• _Work order_:
Repeat every line of the data exactly, but not the pictures.
####################
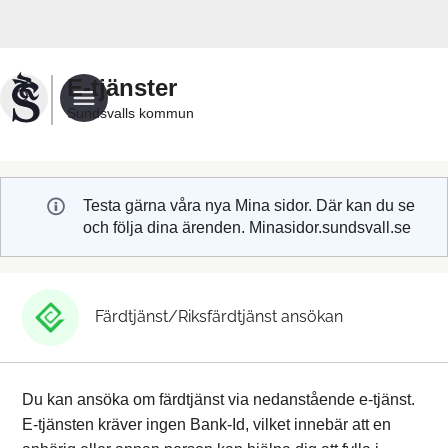
Välkommen
till
Sundsvalls
E-tjänster
kommuns
Sundsvalls kommun
e-
tjänster
Testa gärna våra nya Mina sidor. Där kan du se
och följa dina ärenden. Minasidor.sundsvall.se
Färdtjänst/Riksfärdtjänst ansökan
Du kan ansöka om färdtjänst via nedanstående e-tjänst.
E-tjänsten kräver ingen Bank-Id, vilket innebär att en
####################
• _Written solution_:
Välkommen
till
Sundsvalls
E-tjänster
kommuns
Sundsvalls kommun
e-
tjänster
Testa gärna våra nya Mina sidor. Där kan du se
och följa dina ärenden. Minasidor.sundsvall.se
Färdtjänst/Riksfärdtjänst ansökan
Du kan ansöka om färdtjänst via nedanstående e-tjänst.
E-tjänsten kräver ingen Bank-Id, vilket innebär att en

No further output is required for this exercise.